Orally, without chewing, before meals, with a small amount of liquid.

According to the instructions, Actovegin solution can be taken intravenously or intramuscularly. The drug can also be added to infusion solutions. 

For infusion administration, 10 to 50 mL of the drug should be added to 200-300 mL of a basic solution (isotonic sodium chloride solution or 5% glucose solution). The infusion rate is about 2 ml/min.

For intramuscular injections, use no more than 5 mL of the drug, and inject slowly due to its hypertonicity. Depending on the severity of the clinical picture, initially 10-20 ml of the drug should be administered intravenously or intra-arterially daily. For further treatment, administer 5 mL intravenously or intramuscularly slowly, once daily or several times a week.

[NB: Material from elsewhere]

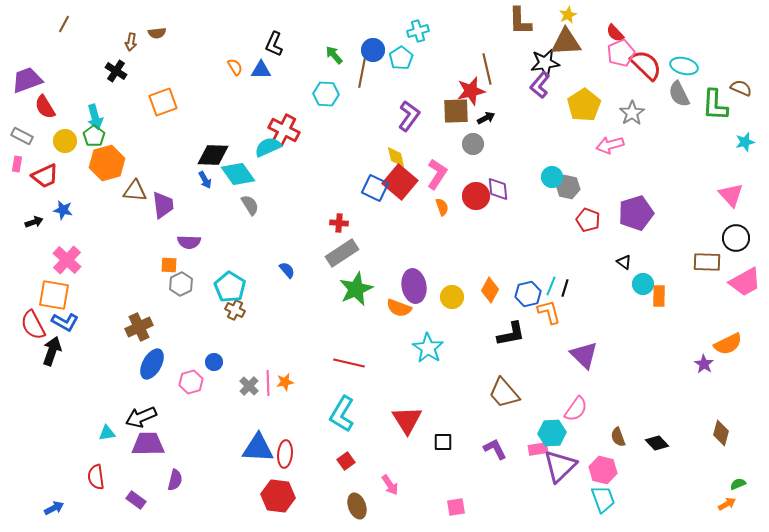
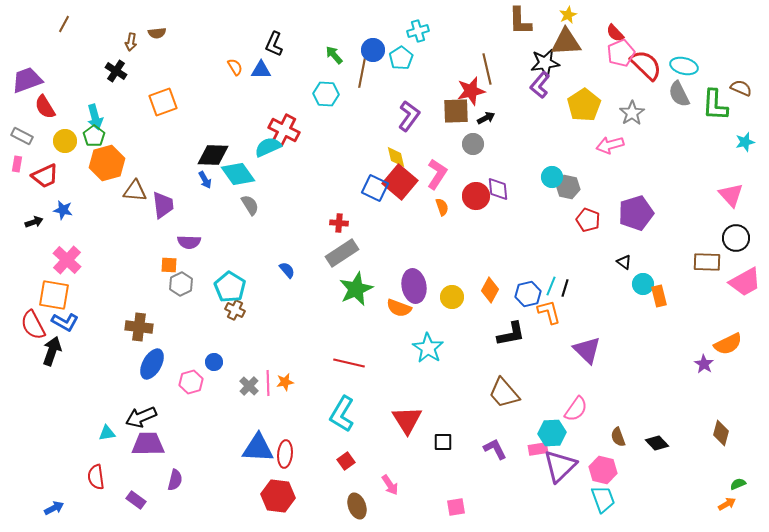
orange rectangle at (659, 296): rotated 15 degrees counterclockwise
brown cross at (139, 327): rotated 32 degrees clockwise
purple triangle at (584, 355): moved 3 px right, 5 px up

Generally speaking, Actovegin injections are more potent compared with the pill form. This is due to the fact that the pharmaceutical directly enters the blood flow, bypassing the gastrointestinal tract. The onset of action arrives faster. Hence, Actovegin injections are mainly used in acute conditions such as trauma or injury. The course of treatment is also shorter than with Actovegin pills.

However, Actovegin pills have their advantages too. The main one is the convenience of use. Pill administration does not require assistance from a medical professional, unlike IM or IV injections, which may necessitate medical intervention. Pills tend to have a more prolonged action, as the digestive process delays the absorption of the substance, resulting in slower action of Actovegin tablets. This may be particularly beneficial for patients with chronic illnesses.

As we can see, each form of the drug has its own advantages and disadvantages and is used in different situations. When making a choice, it is necessary to take into account the state of health and the presence of any pathologies as well. The correct form of the drug can only be prescribed by the attending physician, depending on the patient’s disease.